------ Data for analysis

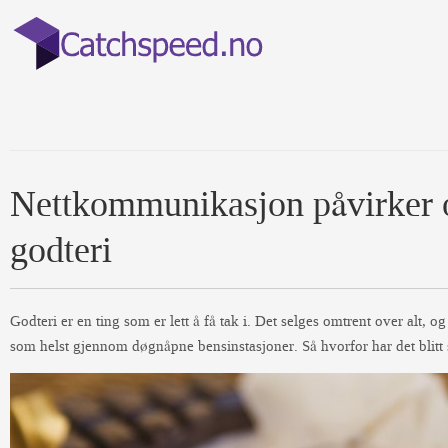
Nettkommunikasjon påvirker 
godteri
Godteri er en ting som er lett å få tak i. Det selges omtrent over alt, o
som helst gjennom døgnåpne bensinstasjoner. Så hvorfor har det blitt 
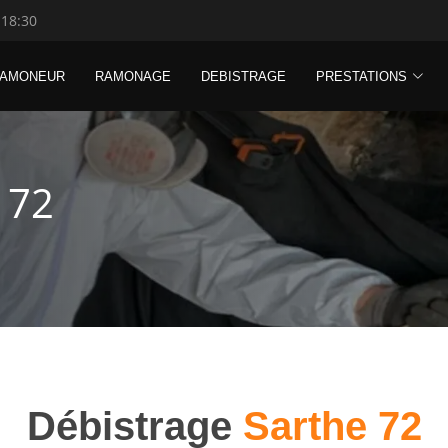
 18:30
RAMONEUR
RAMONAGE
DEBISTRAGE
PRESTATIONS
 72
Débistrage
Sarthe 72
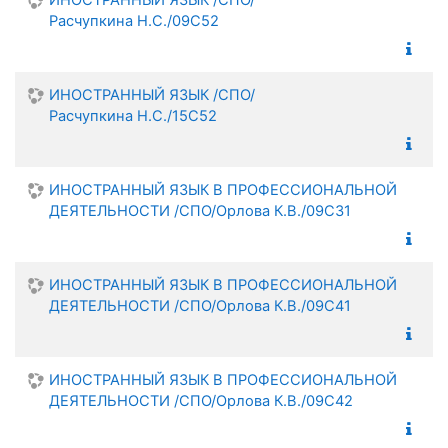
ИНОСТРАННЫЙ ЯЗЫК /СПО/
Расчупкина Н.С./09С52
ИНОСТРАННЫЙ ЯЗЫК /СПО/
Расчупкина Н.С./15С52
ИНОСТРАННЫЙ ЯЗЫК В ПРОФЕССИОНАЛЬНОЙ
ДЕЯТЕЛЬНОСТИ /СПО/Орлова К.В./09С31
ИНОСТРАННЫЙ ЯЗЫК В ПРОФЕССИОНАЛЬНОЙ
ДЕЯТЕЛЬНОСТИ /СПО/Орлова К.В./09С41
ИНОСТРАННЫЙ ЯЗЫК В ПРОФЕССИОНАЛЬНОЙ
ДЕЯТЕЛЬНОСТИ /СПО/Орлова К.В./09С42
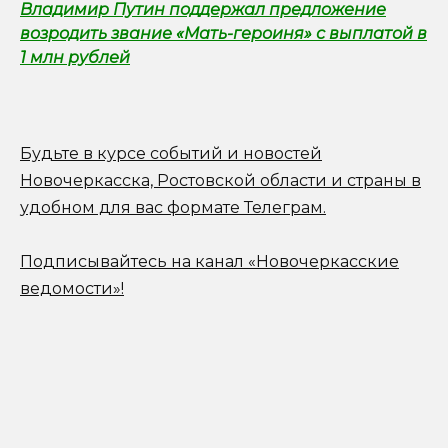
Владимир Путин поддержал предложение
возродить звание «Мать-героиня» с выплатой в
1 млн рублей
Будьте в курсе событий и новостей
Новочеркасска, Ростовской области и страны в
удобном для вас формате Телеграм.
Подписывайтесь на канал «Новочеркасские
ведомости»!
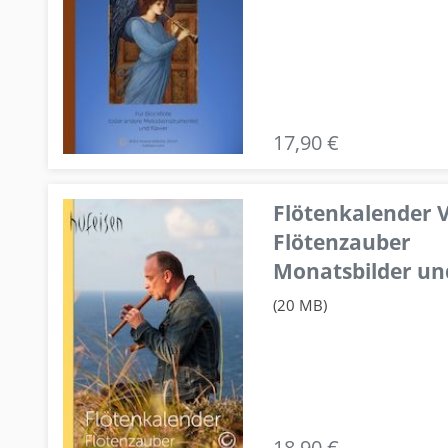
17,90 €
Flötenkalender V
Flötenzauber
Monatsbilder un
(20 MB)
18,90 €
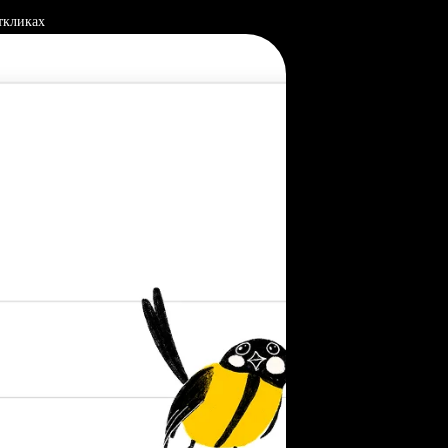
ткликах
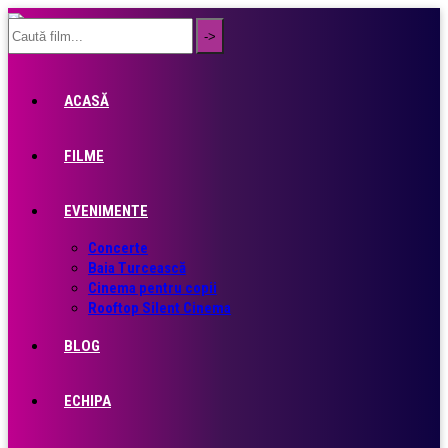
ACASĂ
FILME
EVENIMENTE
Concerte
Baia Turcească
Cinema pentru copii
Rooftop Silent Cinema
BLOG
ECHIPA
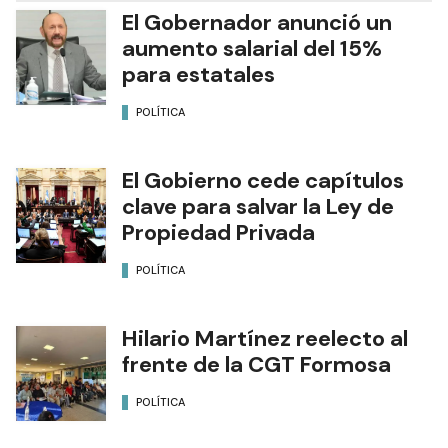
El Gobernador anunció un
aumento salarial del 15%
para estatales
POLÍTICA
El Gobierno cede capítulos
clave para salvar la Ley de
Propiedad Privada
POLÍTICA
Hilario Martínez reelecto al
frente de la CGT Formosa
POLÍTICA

------------
------ Data for analysis

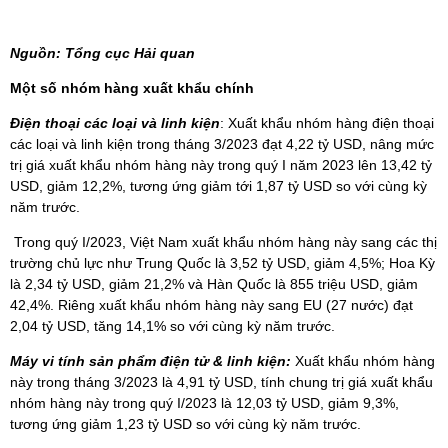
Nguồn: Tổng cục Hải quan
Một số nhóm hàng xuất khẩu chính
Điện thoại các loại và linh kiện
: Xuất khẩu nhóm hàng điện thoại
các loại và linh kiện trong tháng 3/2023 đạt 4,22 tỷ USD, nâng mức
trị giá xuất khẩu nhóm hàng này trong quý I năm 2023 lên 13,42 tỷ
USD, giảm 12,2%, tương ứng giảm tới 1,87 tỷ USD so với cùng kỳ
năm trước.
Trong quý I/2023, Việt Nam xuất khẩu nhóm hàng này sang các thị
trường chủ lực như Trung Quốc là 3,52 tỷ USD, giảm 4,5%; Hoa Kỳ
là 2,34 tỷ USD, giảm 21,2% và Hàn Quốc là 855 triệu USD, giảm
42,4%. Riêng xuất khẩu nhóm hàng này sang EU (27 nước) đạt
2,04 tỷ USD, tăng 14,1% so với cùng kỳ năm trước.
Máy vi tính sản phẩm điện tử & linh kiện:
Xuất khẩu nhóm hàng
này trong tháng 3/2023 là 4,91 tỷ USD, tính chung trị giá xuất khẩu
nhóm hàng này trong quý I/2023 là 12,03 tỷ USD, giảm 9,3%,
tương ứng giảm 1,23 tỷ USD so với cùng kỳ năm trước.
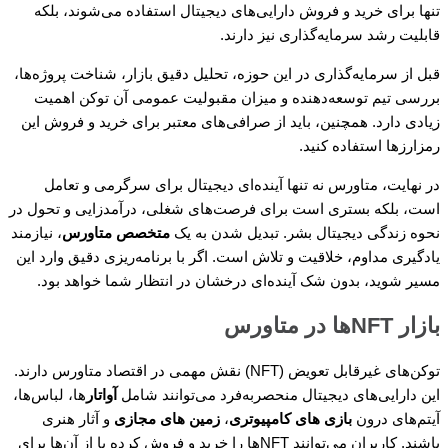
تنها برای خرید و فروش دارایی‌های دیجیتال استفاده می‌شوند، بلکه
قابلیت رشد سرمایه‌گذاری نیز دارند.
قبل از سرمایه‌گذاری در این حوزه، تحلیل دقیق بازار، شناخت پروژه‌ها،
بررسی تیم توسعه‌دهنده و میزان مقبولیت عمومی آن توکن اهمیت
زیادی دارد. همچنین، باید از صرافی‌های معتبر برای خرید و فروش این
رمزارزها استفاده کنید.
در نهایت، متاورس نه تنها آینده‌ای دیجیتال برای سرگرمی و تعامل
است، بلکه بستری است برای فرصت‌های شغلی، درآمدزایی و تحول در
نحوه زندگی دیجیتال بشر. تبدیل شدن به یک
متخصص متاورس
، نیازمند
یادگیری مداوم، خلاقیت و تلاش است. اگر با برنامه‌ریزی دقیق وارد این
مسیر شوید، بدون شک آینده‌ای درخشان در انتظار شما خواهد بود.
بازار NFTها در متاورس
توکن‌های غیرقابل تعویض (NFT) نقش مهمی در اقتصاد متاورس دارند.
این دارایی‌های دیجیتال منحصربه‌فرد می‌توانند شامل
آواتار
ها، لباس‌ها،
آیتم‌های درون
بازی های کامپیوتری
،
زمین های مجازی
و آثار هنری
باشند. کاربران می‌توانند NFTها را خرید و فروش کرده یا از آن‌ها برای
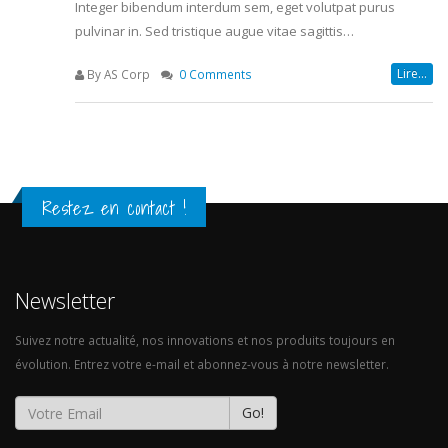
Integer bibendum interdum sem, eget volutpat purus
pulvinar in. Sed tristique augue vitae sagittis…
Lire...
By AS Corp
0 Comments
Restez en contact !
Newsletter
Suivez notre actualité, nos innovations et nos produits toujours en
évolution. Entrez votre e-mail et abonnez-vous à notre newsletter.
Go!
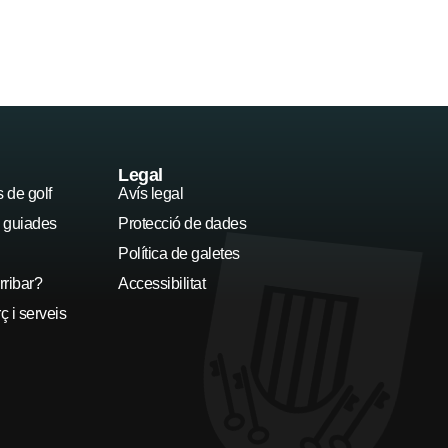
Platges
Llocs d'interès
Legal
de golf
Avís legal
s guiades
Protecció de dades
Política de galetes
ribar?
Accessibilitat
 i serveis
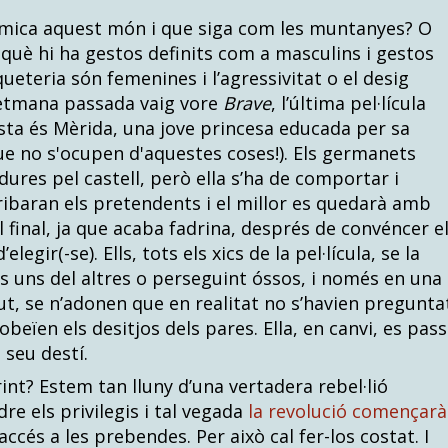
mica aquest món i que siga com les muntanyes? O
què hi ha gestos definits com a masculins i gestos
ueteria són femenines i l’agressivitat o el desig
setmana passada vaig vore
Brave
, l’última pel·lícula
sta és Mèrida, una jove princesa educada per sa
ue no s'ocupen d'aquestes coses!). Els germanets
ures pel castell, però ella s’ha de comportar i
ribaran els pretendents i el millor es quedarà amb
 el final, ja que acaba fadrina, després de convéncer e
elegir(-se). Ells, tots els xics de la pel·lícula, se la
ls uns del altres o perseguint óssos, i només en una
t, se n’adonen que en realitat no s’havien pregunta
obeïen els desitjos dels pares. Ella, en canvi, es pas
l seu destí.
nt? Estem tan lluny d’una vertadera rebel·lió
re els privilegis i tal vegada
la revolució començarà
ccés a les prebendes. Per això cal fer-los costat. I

------------
------ Data for analysis

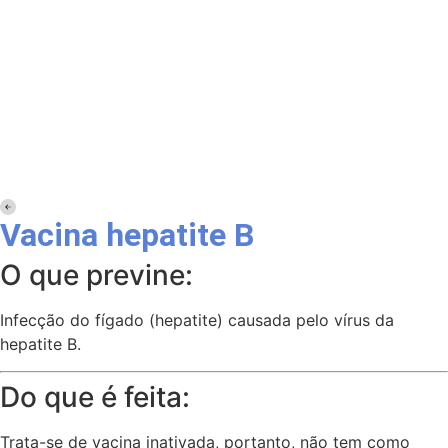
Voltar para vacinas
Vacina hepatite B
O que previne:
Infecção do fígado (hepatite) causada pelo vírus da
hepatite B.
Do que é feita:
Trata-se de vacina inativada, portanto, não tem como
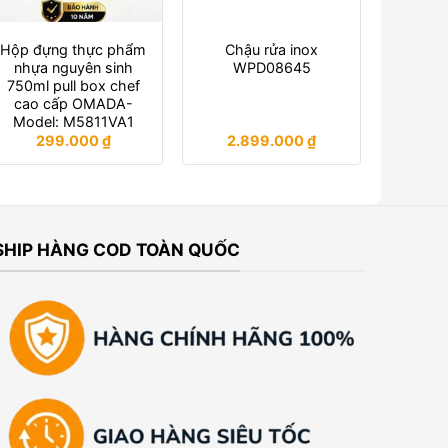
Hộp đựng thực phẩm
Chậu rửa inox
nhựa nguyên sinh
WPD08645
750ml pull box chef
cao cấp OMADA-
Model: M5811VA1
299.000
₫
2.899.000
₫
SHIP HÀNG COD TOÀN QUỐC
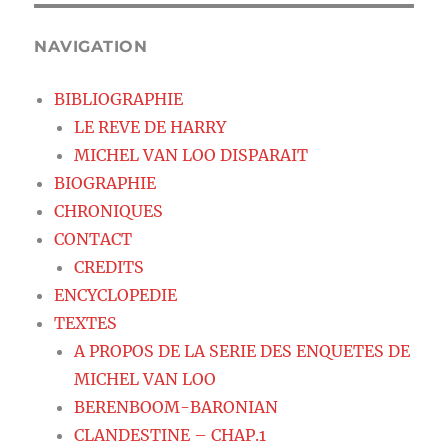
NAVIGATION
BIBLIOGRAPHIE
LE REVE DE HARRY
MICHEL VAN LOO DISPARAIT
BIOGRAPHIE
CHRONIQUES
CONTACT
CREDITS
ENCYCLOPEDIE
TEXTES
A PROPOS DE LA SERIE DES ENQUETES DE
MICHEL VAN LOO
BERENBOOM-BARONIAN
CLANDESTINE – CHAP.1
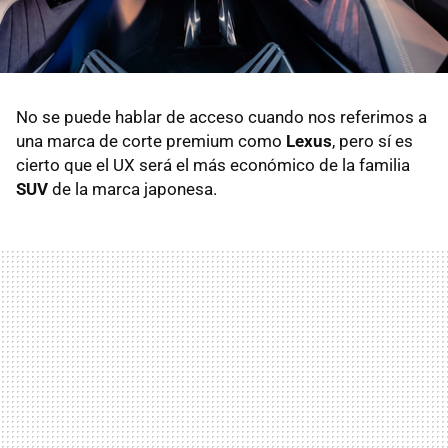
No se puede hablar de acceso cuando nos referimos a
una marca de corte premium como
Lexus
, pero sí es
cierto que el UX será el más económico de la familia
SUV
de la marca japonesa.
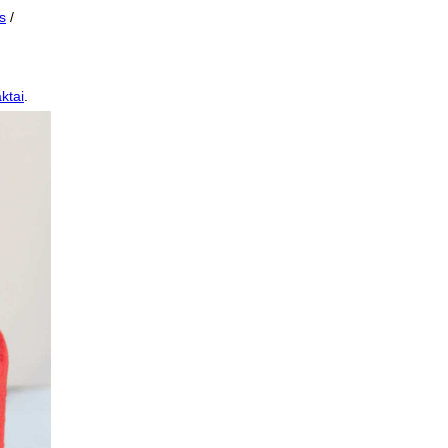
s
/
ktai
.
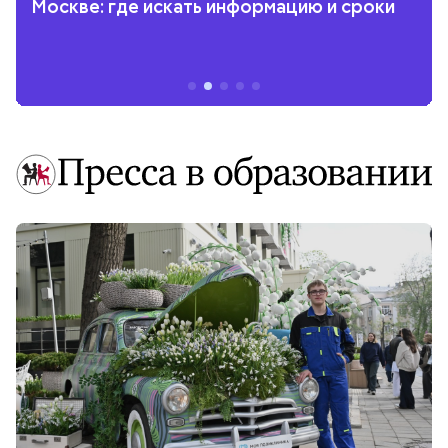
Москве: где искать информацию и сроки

------------

Your goal -
Your copy should hold only the lines above from the one containing "Nettkommunikasjon påvirker" through the one containing "Flötenkalender V", exactly as written and free of pictures.

Response to this exercise -
Nettkommunikasjon påvirker 
godteri
Godteri er en ting som er lett å få tak i. Det selges omtrent over alt, o
som helst gjennom døgnåpne bensinstasjoner. Så hvorfor har det blitt 
 18:30
RAMONEUR
RAMONAGE
DEBISTRAGE
PRESTATIONS
 72
Débistrage
Sarthe 72
ИНОСТРАННЫЙ ЯЗЫК /СПО/
Расчупкина Н.С./09С52
ИНОСТРАННЫЙ ЯЗЫК /СПО/
Расчупкина Н.С./15С52
ИНОСТРАННЫЙ ЯЗЫК В ПРОФЕССИОНАЛЬНОЙ
ДЕЯТЕЛЬНОСТИ /СПО/Орлова К.В./09С31
ИНОСТРАННЫЙ ЯЗЫК В ПРОФЕССИОНАЛЬНОЙ
ДЕЯТЕЛЬНОСТИ /СПО/Орлова К.В./09С41
ИНОСТРАННЫЙ ЯЗЫК В ПРОФЕССИОНАЛЬНОЙ
ДЕЯТЕЛЬНОСТИ /СПО/Орлова К.В./09С42
Владимир Путин поддержал предложение
возродить звание «Мать-героиня» с выплатой в
1 млн рублей
Будьте в курсе событий и новостей
Новочеркасска, Ростовской области и страны в
удобном для вас формате Телеграм.
Подписывайтесь на канал «Новочеркасские
ведомости»!
17,90 €
Flötenkalender V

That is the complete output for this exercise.